Non solo insegnanti ma anche medici, infermieri, impiegati degli Enti Locali e dei Ministeri ed altri lavoratori dipendenti precari con almeno 36 mesi di servizio svolti con contratti a tempo determinato, devono sapere che in virtù dell’art. 5 comma 4 bis del d.lgs 368/01 il legislatore, adeguando la normativa interna a quella comunitaria e ponendo un limite all’utilizzo dei contratti a tempo determinato in modo da evitare che il lavoratore possa rimanere “precario a vita”, ha fissato un arco temporale (36 mesi) oltre il quale il rapporto di lavoro si considera a tempo indeterminato, indipendentemente dalla legittimità o meno del termine.
Ciò che assume rilevanza ai fini della conversione del rapporto non è la illegittimità del termine apposto al contratto di lavoro (che, considerata la limitazione dell’art. 36 del d.lgs. 165/01, consentirebbe al pubblico dipendente di ottenere solo un risarcimento del danno), ma il fatto che, pure in presenza di contratti legittimi (cioè rispettosi delle norme che disciplinano il rapporto a termine), il rapporto di lavoro è considerato a tempo indeterminato – ai sensi dell’art 5 comma 4 bis del d.lgs. 368/01 “ qualora per effetto di successioni di contratti a termine per lo svolgimento di mansioni equivalenti il rapporto di lavoro tra lo stesso datore di lavoro e lo stesso lavoratore abbia complessivamente superato i trentasei mesi comprensivi di proroghe e rinnovi, indipendentemente dai periodi di interruzione che intercorrono tra un contratto e l’altro”.
L’applicabilità dell’art. 5 comma 4 bis del d.lgs. 368/01 al pubblico impiego è stato più volte confermato dalla recente giurisprudenza, sia comunitaria che nazionale.
Con particolare attenzione al comparto sanità, il legislatore è intervenuto con il D.L. 158/12 – pubblicato in g.u. n. 214 del 13.9.12 ed entrato in vigore in data 14/09/12 – che, aggiungendo all’art. 10 del d.lgs 368/01 il comma 4 ter, esclude espressamente l’applicazione del comma 4 bis dell’art. 5 del d.lgs 368/01 ai contratti a tempo determinato del personale sanitario del servizio sanitario nazionale, ivi compresi quelli dei dirigenti medici di I livello: ed è proprio quest’ultimo intervento legislativo che evidenzia inequivocabilmente che prima dell’entrata in vigore del decreto legge appena citato, era applicabile anche alla P.A – comparto sanità, l’art. 5, comma 4 bis. L’intervento legislativo non avrebbe avuto alcun senso, altrimenti, se la conversione del rapporto di lavoro per il superamento dei 36 mesi fosse già esclusa!.

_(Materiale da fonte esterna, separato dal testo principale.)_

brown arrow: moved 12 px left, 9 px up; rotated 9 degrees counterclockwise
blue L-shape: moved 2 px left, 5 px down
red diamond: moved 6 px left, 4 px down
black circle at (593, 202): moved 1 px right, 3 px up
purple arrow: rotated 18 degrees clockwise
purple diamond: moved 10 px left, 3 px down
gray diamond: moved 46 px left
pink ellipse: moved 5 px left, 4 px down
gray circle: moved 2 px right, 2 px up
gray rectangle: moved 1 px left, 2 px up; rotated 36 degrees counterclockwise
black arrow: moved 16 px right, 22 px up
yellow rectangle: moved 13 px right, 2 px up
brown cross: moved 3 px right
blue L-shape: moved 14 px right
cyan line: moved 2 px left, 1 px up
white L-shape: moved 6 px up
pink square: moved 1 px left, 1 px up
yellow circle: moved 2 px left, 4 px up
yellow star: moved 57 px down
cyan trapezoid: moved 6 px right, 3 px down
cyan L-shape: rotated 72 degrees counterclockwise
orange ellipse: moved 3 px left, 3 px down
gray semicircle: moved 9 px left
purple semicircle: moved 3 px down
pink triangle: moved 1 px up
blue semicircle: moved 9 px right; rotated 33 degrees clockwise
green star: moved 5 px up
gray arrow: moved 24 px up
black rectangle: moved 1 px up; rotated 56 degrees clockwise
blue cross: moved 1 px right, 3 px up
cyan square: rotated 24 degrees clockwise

Non potendo il divieto assoluto di conversione introdotto con il dl 158/12 che partire dalla sua entrata in vigore, tutti coloro che hanno maturato i 36 mesi prima del 14.9.12 (termine questo perentorio SOLO PER IL COMPARTO SANITA’) possiedono i presupposti per la conversione del rapporto di lavoro e possono adire il giudice del lavoro del luogo in cui hanno sottoscritto l’ultimo contratto per averne il riconoscimento giuridico.

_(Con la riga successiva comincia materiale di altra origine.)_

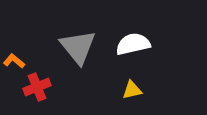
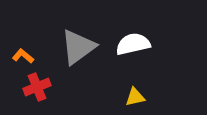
gray triangle: rotated 33 degrees clockwise
orange L-shape: moved 9 px right, 5 px up
yellow triangle: moved 3 px right, 7 px down
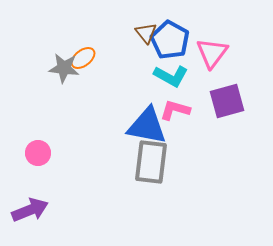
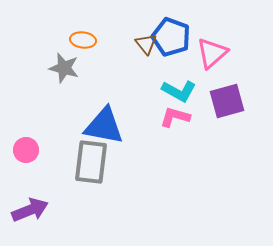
brown triangle: moved 11 px down
blue pentagon: moved 1 px right, 3 px up; rotated 9 degrees counterclockwise
pink triangle: rotated 12 degrees clockwise
orange ellipse: moved 18 px up; rotated 45 degrees clockwise
gray star: rotated 8 degrees clockwise
cyan L-shape: moved 8 px right, 15 px down
pink L-shape: moved 7 px down
blue triangle: moved 43 px left
pink circle: moved 12 px left, 3 px up
gray rectangle: moved 60 px left
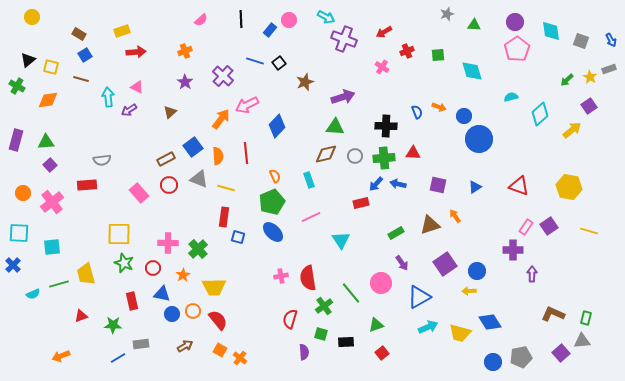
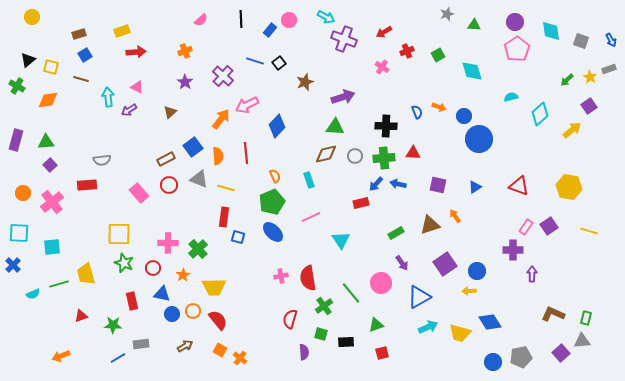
brown rectangle at (79, 34): rotated 48 degrees counterclockwise
green square at (438, 55): rotated 24 degrees counterclockwise
red square at (382, 353): rotated 24 degrees clockwise
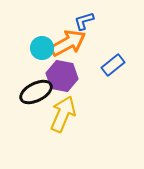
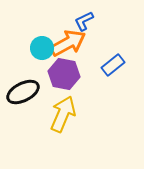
blue L-shape: rotated 10 degrees counterclockwise
purple hexagon: moved 2 px right, 2 px up
black ellipse: moved 13 px left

Non solo. Oltre alla conversione possono chiedere un risarcimento danni, cha alcuni giudici hanno stimato equo liquidare in una mensilità lorda per ogni anno di precariato. Il risarcimento va riconosciuto per il solo fatto che la pubblica amministrazione abbia reiterato il rapporto a termine in difetto dei presupposti richiesti dalla normativa comunitaria. Tra l’altro è quanto dispone la Commissione Europea nella causa “Papalia” definita con ordinanza del 12/12/13 nella causa promossa da un lavoratore precario contro il Comune di Aosta.
I lavoratori con oltre 36 mesi di servizio possono dunque chiedere la stabilizzazione del proprio rapporto di lavoro consapevoli di una giurisprudenza comunitaria e nazionale favorevole.